Supplementary feeding for declining hedgehog Erinaceus europaeus populations is popular in Great Britain and has been suggested as an important factor in explaining higher densities in urban areas compared with rural ones. Occupancy modelling was used to test whether spatial variation in supplementary feeding, natural food, habitat, or predator presence best explained patterns of hedgehog occupancy and diel activity. Supplementary food and urban habitats had a strong effect on hedgehog occupancy and detection, with all supplementary feeding sites recording hedgehog presence. Natural prey availability and the presence of predators was relatively higher in rural areas, and although the top-ranked occupancy models (AIC < 2) contained natural food and predator covariates, the strength of these relationships was negative and non-significant. This suggests local hedgehog site use is influenced by access to artificial supplementary feeding in urban areas. There was no significant difference in diel activity overlap between rural, urban, and urban feeding sites, but peaks in activity early in the activity period suggest preferential access to feeding site by hedgehogs compared with later in the evening. This is the first study to show the importance of supplementary feeding as a covariate of hedgehog occupancy in relation to natural food availability, and we recommend that future studies quantify supplementary feeding in population and distribution studies of urban mammals.
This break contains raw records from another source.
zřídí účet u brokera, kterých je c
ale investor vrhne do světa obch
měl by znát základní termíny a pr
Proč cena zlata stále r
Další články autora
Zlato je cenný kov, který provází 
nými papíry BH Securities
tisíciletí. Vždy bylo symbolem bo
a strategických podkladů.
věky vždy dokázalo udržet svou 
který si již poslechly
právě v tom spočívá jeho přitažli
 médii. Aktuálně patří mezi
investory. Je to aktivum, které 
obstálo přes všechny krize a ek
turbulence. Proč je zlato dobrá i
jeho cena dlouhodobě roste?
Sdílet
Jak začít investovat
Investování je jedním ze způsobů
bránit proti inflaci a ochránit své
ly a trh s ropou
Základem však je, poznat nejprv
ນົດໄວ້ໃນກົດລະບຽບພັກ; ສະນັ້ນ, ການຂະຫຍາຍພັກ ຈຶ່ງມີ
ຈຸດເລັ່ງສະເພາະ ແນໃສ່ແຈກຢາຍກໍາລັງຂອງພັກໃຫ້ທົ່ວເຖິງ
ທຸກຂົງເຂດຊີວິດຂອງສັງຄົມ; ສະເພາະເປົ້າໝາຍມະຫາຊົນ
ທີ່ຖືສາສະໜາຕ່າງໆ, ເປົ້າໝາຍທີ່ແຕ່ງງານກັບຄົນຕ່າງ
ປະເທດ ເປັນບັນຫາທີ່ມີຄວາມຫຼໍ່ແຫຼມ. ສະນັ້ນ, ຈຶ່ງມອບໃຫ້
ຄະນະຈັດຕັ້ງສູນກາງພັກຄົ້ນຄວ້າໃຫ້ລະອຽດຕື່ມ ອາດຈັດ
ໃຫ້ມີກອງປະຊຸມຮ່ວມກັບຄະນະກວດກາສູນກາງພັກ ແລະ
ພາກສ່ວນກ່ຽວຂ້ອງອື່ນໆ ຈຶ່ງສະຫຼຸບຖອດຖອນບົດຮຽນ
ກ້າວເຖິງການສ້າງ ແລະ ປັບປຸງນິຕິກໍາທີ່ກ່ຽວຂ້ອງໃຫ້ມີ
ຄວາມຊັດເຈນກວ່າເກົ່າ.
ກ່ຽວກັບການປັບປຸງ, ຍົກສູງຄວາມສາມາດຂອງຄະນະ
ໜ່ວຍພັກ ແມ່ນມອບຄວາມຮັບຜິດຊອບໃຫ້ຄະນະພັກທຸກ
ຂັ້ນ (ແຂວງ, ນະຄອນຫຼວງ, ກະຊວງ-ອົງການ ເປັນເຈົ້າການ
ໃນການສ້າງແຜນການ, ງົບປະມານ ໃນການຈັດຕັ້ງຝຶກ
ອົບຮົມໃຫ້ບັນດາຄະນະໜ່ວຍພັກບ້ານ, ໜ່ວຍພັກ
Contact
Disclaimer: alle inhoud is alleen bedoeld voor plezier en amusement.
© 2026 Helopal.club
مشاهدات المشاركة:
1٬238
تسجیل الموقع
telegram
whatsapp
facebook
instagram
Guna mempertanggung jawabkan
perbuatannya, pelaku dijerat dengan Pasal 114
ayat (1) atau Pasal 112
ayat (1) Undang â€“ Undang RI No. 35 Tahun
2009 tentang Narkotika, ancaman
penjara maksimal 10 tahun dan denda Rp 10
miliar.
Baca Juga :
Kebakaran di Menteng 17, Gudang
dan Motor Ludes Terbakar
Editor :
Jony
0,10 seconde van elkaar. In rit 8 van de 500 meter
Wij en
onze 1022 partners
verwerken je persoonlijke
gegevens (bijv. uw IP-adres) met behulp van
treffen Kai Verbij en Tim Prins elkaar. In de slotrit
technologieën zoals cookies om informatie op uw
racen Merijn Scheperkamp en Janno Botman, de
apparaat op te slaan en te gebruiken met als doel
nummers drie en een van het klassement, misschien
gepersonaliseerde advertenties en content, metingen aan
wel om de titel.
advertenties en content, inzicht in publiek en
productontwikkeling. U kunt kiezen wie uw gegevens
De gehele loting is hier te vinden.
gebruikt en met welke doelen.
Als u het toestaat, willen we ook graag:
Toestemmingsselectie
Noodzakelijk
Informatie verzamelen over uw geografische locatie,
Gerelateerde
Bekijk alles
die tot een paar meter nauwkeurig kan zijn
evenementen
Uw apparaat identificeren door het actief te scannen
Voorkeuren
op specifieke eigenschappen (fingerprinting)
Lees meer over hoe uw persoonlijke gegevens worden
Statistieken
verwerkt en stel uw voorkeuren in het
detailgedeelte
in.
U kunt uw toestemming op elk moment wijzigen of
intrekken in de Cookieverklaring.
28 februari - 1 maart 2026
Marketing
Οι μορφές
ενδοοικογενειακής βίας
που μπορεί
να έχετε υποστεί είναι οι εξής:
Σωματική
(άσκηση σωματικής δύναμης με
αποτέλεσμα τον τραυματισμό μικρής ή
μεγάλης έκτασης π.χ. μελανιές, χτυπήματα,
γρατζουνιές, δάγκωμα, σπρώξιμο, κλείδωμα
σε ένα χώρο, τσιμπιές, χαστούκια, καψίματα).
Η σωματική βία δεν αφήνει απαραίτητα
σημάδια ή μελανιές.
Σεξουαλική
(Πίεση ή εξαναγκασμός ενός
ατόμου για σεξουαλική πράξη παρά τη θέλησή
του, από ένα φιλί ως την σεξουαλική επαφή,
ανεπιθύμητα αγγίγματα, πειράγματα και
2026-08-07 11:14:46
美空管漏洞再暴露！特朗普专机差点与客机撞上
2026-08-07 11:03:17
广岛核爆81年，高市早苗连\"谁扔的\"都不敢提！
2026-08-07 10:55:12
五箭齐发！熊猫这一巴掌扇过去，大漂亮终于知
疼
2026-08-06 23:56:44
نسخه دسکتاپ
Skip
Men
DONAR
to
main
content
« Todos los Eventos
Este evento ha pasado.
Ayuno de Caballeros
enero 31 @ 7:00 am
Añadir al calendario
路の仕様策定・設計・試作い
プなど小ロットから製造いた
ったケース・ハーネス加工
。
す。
Item Type: Journal article
Publication Title: Wildlife Biology
Creators: Benjamin, E.S., Bates, A., Davis, R., Sévêque, A., Wild, J., Clutterbuck, B. and Yarnell, R.W.
Publisher: Wiley
Date: 26 October 2025
ISSN: 0909-6396
Identifiers:
Number
Type
10.1002/wlb3.01500
DOI
2521833
Other
Rights: © 2025 The Author(s). Wildlife Biology published by John Wiley & Sons Ltd on behalf of Nordic Society Oikos. This is an open access article under the terms of the Creative Commons Attribution License, which permits use, distribution and reproduction in any medium, provided the original work is properly cited.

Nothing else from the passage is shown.